Since the pictures are not wanted, reproduce only the rest of the records, exactly as given.

● INFORMATION
□ □ □ □ □ □ □

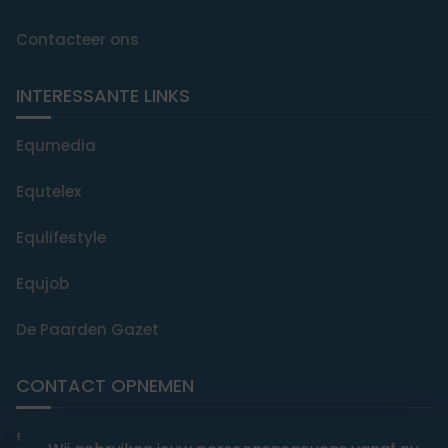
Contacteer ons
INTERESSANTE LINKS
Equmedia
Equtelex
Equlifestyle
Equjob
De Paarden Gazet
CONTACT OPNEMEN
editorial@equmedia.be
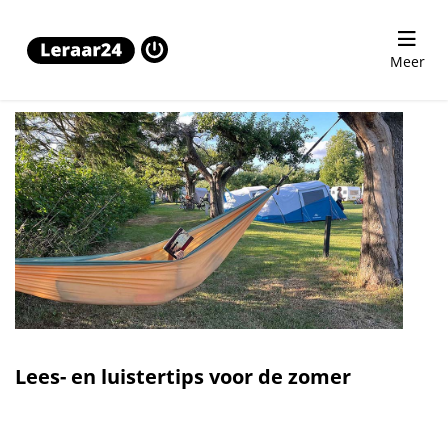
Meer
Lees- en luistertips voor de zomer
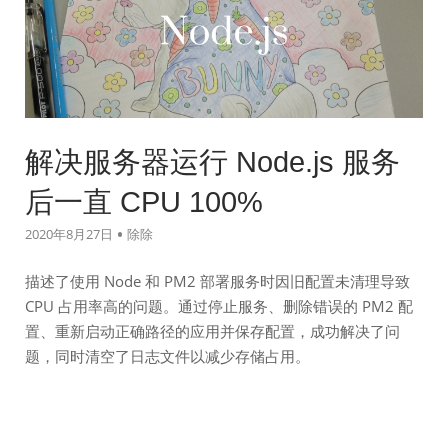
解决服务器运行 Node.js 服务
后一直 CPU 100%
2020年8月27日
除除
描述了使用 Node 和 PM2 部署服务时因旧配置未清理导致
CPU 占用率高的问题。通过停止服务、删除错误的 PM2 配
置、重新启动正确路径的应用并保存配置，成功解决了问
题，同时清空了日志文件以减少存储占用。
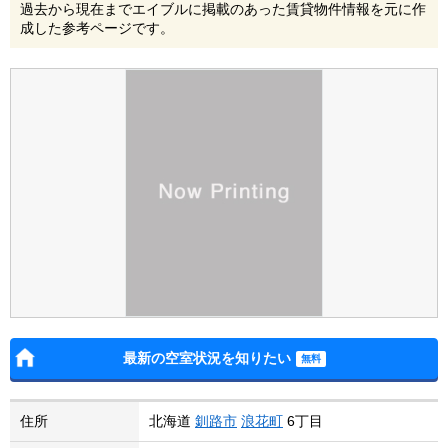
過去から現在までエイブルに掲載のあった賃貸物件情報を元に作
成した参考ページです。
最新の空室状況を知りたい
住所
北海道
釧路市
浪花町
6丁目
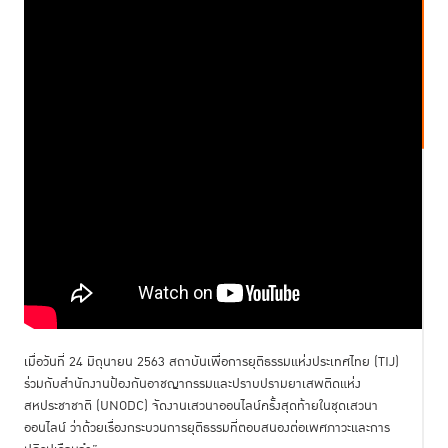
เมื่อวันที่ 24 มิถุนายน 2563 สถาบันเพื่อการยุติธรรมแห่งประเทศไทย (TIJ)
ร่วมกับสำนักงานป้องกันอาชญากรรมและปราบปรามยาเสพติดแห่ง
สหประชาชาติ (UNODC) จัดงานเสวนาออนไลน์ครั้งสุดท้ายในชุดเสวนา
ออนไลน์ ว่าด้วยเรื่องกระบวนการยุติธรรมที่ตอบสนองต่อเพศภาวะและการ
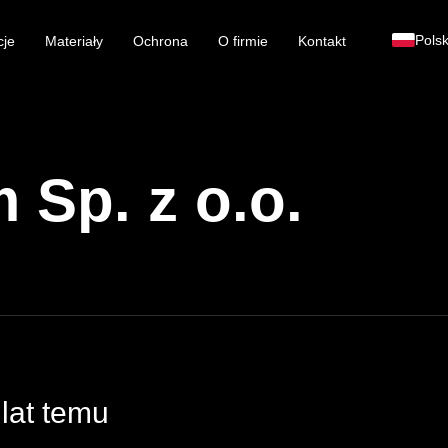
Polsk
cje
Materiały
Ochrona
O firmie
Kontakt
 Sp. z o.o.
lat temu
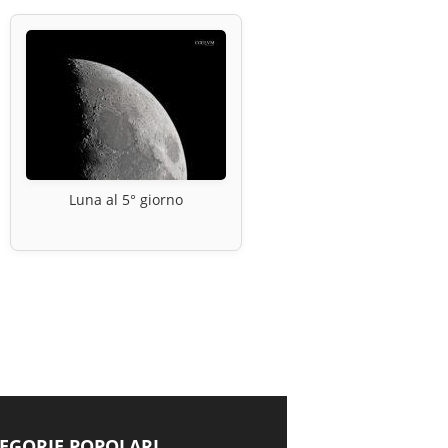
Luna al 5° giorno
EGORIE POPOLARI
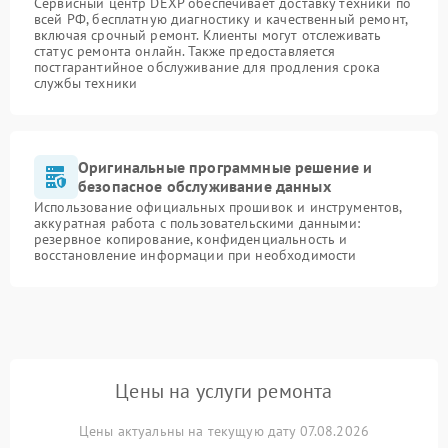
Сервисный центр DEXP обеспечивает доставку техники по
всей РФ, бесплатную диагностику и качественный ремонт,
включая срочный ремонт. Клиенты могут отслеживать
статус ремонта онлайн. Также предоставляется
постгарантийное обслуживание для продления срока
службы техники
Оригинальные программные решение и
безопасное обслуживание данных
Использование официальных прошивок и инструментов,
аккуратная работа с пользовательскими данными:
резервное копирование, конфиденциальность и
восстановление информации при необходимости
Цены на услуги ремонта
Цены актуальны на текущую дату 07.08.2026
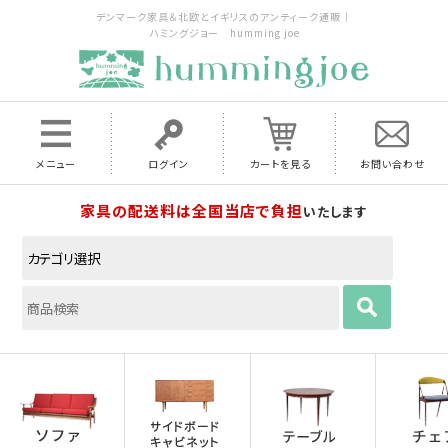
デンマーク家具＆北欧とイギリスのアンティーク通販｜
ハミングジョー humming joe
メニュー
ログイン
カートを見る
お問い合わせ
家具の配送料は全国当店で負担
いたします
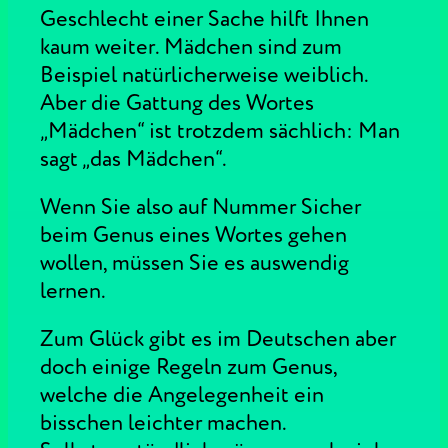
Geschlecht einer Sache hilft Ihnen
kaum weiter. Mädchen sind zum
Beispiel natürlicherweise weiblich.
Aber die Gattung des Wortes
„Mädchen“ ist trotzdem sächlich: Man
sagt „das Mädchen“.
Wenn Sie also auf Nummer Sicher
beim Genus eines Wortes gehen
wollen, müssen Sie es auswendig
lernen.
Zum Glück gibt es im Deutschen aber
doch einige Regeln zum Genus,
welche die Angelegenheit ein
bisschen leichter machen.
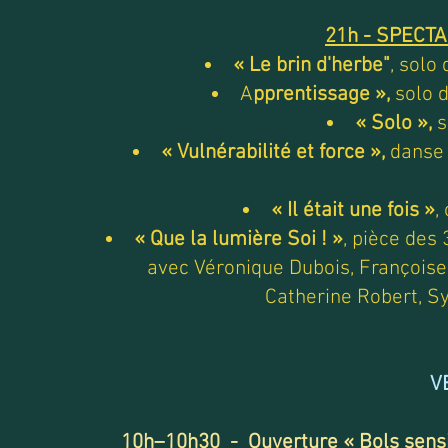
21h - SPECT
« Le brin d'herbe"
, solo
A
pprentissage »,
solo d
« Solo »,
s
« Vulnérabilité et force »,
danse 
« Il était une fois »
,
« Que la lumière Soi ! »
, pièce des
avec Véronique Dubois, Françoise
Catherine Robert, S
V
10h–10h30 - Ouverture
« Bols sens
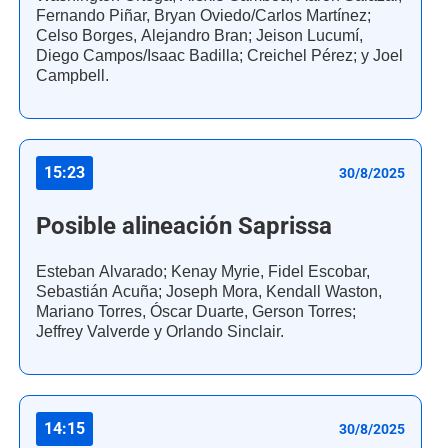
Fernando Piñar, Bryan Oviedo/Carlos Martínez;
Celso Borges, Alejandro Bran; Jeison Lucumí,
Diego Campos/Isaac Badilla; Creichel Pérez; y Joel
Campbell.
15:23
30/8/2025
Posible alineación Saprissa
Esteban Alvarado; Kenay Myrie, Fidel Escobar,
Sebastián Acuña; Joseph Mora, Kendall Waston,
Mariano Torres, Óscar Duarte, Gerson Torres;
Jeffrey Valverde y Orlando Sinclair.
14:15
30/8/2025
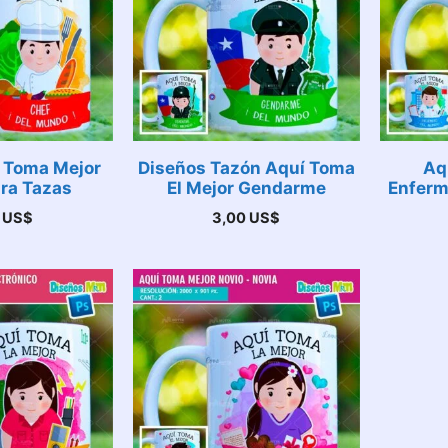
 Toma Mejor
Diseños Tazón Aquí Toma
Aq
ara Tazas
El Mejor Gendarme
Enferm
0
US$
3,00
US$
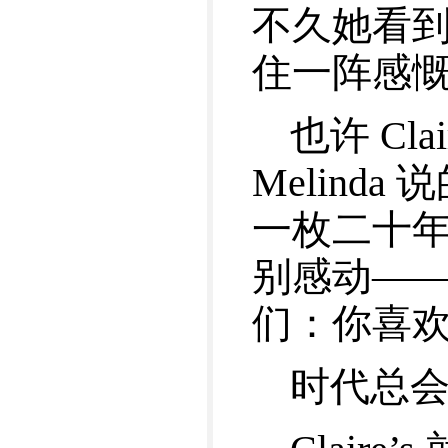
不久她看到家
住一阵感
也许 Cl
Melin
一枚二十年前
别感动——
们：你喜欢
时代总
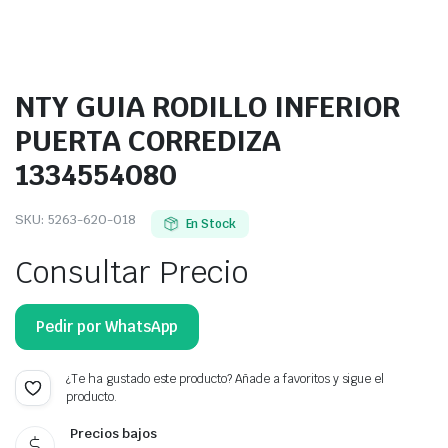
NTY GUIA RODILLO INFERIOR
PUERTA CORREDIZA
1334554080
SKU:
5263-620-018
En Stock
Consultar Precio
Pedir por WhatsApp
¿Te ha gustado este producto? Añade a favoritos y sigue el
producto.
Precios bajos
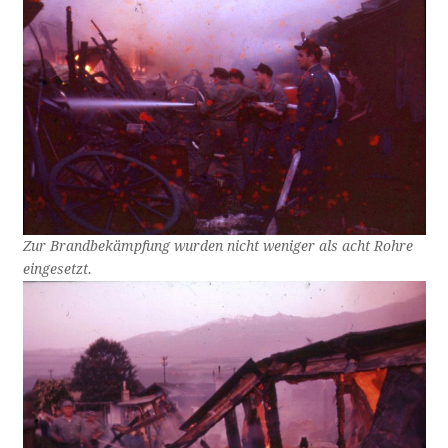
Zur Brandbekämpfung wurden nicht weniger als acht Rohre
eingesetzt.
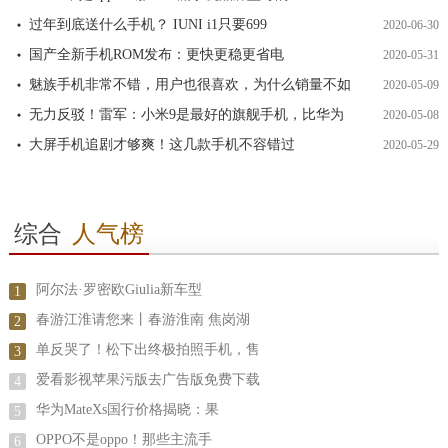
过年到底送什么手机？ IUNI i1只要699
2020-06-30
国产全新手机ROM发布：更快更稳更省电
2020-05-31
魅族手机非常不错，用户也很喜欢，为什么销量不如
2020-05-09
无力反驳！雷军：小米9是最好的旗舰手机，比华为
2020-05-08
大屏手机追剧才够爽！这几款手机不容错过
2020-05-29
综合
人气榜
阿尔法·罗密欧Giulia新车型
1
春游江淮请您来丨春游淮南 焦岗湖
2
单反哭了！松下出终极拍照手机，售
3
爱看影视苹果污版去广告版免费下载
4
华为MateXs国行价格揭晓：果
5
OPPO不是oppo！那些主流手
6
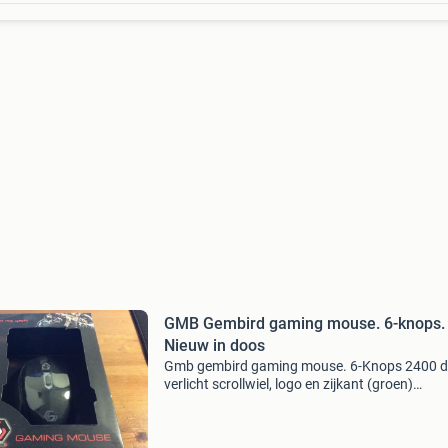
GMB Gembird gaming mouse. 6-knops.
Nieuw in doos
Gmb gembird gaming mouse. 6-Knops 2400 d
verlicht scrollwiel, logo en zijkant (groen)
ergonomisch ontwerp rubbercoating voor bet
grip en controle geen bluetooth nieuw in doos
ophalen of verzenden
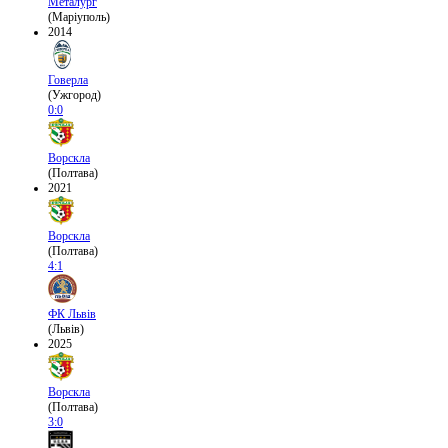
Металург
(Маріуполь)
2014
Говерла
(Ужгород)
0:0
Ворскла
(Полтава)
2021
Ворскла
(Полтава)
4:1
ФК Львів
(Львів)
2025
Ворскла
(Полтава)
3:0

□ □ □ □ □ □ □

● OUTPUT BELOW
Contacteer ons
INTERESSANTE LINKS
Equmedia
Equtelex
Equlifestyle
Equjob
De Paarden Gazet
CONTACT OPNEMEN
editorial@equmedia.be
Meer
Lees- en luistertips voor de zomer
解决服务器运行 Node.js 服务
后一直 CPU 100%
2020年8月27日
除除
描述了使用 Node 和 PM2 部署服务时因旧配置未清理导致
CPU 占用率高的问题。通过停止服务、删除错误的 PM2 配
置、重新启动正确路径的应用并保存配置，成功解决了问
题，同时清空了日志文件以减少存储占用。
過去から現在までエイブルに掲載のあった賃貸物件情報を元に作
成した参考ページです。
最新の空室状況を知りたい
住所
北海道
釧路市
浪花町
6丁目
เมื่อวันที่ 24 มิถุนายน 2563 สถาบันเพื่อการยุติธรรมแห่งประเทศไทย (TIJ)
ร่วมกับสำนักงานป้องกันอาชญากรรมและปราบปรามยาเสพติดแห่ง
สหประชาชาติ (UNODC) จัดงานเสวนาออนไลน์ครั้งสุดท้ายในชุดเสวนา
ออนไลน์ ว่าด้วยเรื่องกระบวนการยุติธรรมที่ตอบสนองต่อเพศภาวะและการ
Polsk
cje
Materiały
Ochrona
O firmie
Kontakt
 Sp. z o.o.
lat temu
Luna al 5° giorno
EGORIE POPOLARI
Сервисный центр DEXP обеспечивает доставку техники по
всей РФ, бесплатную диагностику и качественный ремонт,
включая срочный ремонт. Клиенты могут отслеживать
статус ремонта онлайн. Также предоставляется
постгарантийное обслуживание для продления срока
службы техники
Оригинальные программные решение и
безопасное обслуживание данных
Использование официальных прошивок и инструментов,
аккуратная работа с пользовательскими данными:
резервное копирование, конфиденциальность и
восстановление информации при необходимости
Цены на услуги ремонта
Цены актуальны на текущую дату 07.08.2026
デンマーク家具＆北欧とイギリスのアンティーク通販｜
ハミングジョー humming joe
メニュー
ログイン
カートを見る
お問い合わせ
家具の配送料は全国当店で負担
いたします
Geschlecht einer Sache hilft Ihnen
kaum weiter. Mädchen sind zum
Beispiel natürlicherweise weiblich.
Aber die Gattung des Wortes
„Mädchen“ ist trotzdem sächlich: Man
sagt „das Mädchen“.
Wenn Sie also auf Nummer Sicher
beim Genus eines Wortes gehen
wollen, müssen Sie es auswendig
lernen.
Zum Glück gibt es im Deutschen aber
doch einige Regeln zum Genus,
welche die Angelegenheit ein
bisschen leichter machen.
21h - SPECT
« Le brin d'herbe"
, solo
A
pprentissage »,
solo d
« Solo »,
s
« Vulnérabilité et force »,
danse 
« Il était une fois »
,
« Que la lumière Soi ! »
, pièce des
avec Véronique Dubois, Françoise
Catherine Robert, S
V
10h–10h30 - Ouverture
« Bols sens
Fernando Piñar, Bryan Oviedo/Carlos Martínez;
Celso Borges, Alejandro Bran; Jeison Lucumí,
Diego Campos/Isaac Badilla; Creichel Pérez; y Joel
Campbell.
15:23
30/8/2025
Posible alineación Saprissa
Esteban Alvarado; Kenay Myrie, Fidel Escobar,
Sebastián Acuña; Joseph Mora, Kendall Waston,
Mariano Torres, Óscar Duarte, Gerson Torres;
Jeffrey Valverde y Orlando Sinclair.
14:15
30/8/2025
 Toma Mejor
Diseños Tazón Aquí Toma
Aq
ara Tazas
El Mejor Gendarme
Enferm
0
US$
3,00
US$
不久她看到家
住一阵感
也许 Cl
Melin
一枚二十年前
别感动——
们：你喜欢
时代总
NTY GUIA RODILLO INFERIOR
PUERTA CORREDIZA
1334554080
SKU:
5263-620-018
En Stock
Consultar Precio
Pedir por WhatsApp
¿Te ha gustado este producto? Añade a favoritos y sigue el
producto.
Precios bajos
Zur Brandbekämpfung wurden nicht weniger als acht Rohre
eingesetzt.
过年到底送什么手机？ IUNI i1只要699
2020-06-30
国产全新手机ROM发布：更快更稳更省电
2020-05-31
魅族手机非常不错，用户也很喜欢，为什么销量不如
2020-05-09
无力反驳！雷军：小米9是最好的旗舰手机，比华为
2020-05-08
大屏手机追剧才够爽！这几款手机不容错过
2020-05-29
综合
人气榜
阿尔法·罗密欧Giulia新车型
1
春游江淮请您来丨春游淮南 焦岗湖
2
单反哭了！松下出终极拍照手机，售
3
爱看影视苹果污版去广告版免费下载
4
华为MateXs国行价格揭晓：果
5
OPPO不是oppo！那些主流手
6
GMB Gembird gaming mouse. 6-knops.
Nieuw in doos
Gmb gembird gaming mouse. 6-Knops 2400 d
verlicht scrollwiel, logo en zijkant (groen)
ergonomisch ontwerp rubbercoating voor bet
grip en controle geen bluetooth nieuw in doos
ophalen of verzenden
Металург
(Маріуполь)
2014
Говерла
(Ужгород)
0:0
Ворскла
(Полтава)
2021
Ворскла
(Полтава)
4:1
ФК Львів
(Львів)
2025
Ворскла
(Полтава)
3:0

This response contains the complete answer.